Les chemins de conversion entre les deux modèles (dépôt dans des notes Phoenix, retrait vers des comptes Moonlight) sont décrits, mais je me suis constamment heurté à des blocages sur les hypothèses de sécurité exactes qui s’appliquent pendant ces transferts. Les circuits sont présentés comme garantissant la validité, mais je n’ai pas trouvé de formulation claire indiquant si une conversion incorrectement formée pourrait, à elle seule, affecter l’ensemble global des nullifiers ou les soldes transparents sur lesquels s’appuient les contrats intelligents.
Cela m’a amené à une question plus large concernant la décentralisation : si la majeure partie de la valeur finit par vivre dans des notes Phoenix, quelle puissance de gouvernance pratique reste aux mains de la couche de comptes transparente que les contrats et les oracles voient réellement ?

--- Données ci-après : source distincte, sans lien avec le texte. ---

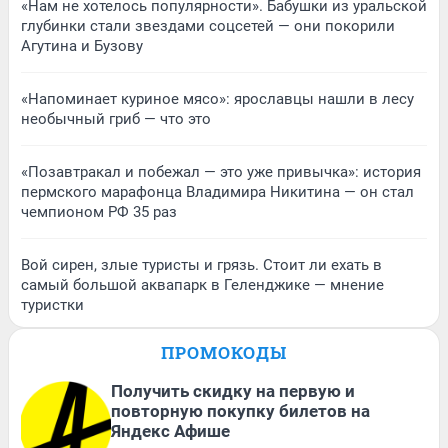
«Нам не хотелось популярности». Бабушки из уральской
глубинки стали звездами соцсетей — они покорили
Агутина и Бузову
«Напоминает куриное мясо»: ярославцы нашли в лесу
необычный гриб — что это
«Позавтракал и побежал — это уже привычка»: история
пермского марафонца Владимира Никитина — он стал
чемпионом РФ 35 раз
Вой сирен, злые туристы и грязь. Стоит ли ехать в
самый большой аквапарк в Геленджике — мнение
туристки
ПРОМОКОДЫ
Получить скидку на первую и
повторную покупку билетов на
Яндекс Афише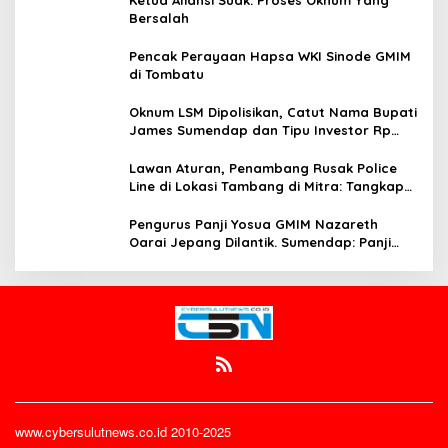
Bersalah
Pencak Perayaan Hapsa WKI Sinode GMIM
di Tombatu
Oknum LSM Dipolisikan, Catut Nama Bupati
James Sumendap dan Tipu Investor Rp
200 Juta
Lawan Aturan, Penambang Rusak Police
Line di Lokasi Tambang di Mitra: Tangkap
Mereka!!
Pengurus Panji Yosua GMIM Nazareth
Oarai Jepang Dilantik. Sumendap: Panji
Yosua harus Menjaga Dan Melindungi
Jemaat
www.cybersulutnews.co.id 2010-2025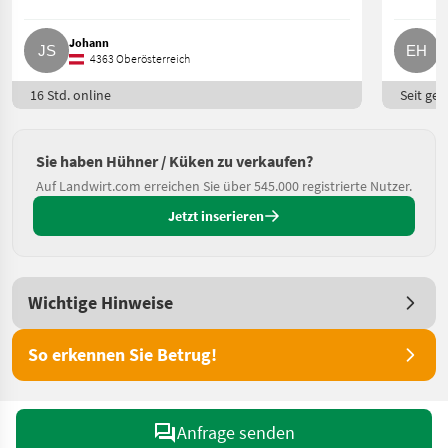
Johann
E
4363 Oberösterreich
16 Std. online
Seit ges
Sie haben Hühner / Küken zu verkaufen?
Auf Landwirt.com erreichen Sie über 545.000 registrierte Nutzer.
Jetzt inserieren
Wichtige Hinweise
So erkennen Sie Betrug!
Anfrage senden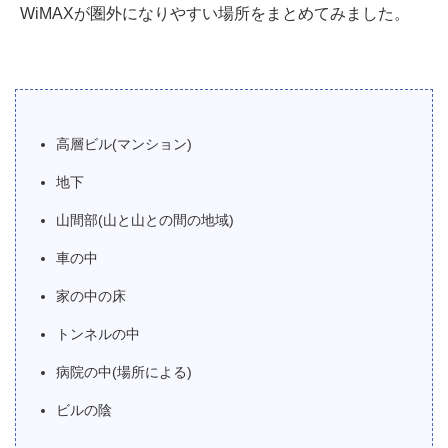
WiMAXが圏外になりやすい場所をまとめてみました。
高層ビル(マンション)
地下
山間部(山と山との間の地域)
車の中
家の中の床
トンネルの中
病院の中(場所による)
ビルの陰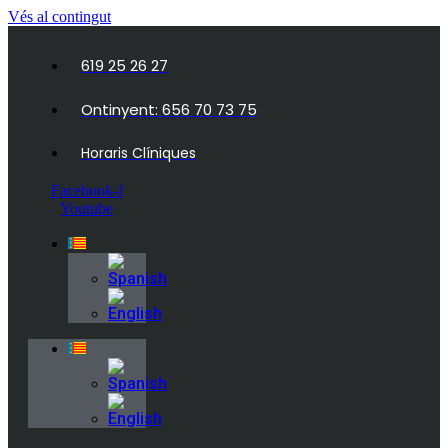
Vés al contingut
619 25 26 27
Ontinyent: 656 70 73 75
Horaris Clíniques
Facebook-f
Youtube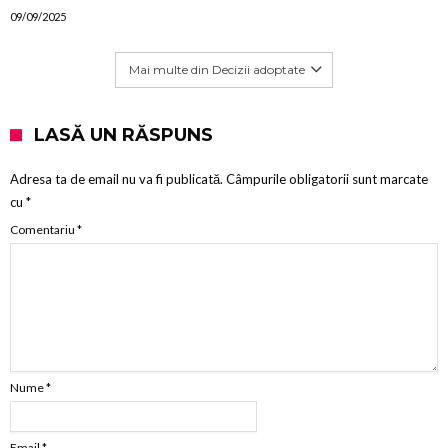
09/09/2025
Mai multe din Decizii adoptate
LASĂ UN RĂSPUNS
Adresa ta de email nu va fi publicată.
Câmpurile obligatorii sunt marcate
cu
*
Comentariu
*
Nume
*
Email
*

Le design actuel des circuits et la borne de valeur 2^{64}-1 sont-ils considérés comme définitifs, ou y a-t-il encore des paramètres ouverts concernant la génération des notes, la profondeur de l’arbre de Merkle, et l’unicité des nullifiers que la communauté continue d’itérer ?
J’apprécierais des indications de la part de personnes qui sont allées plus loin dans les preuves.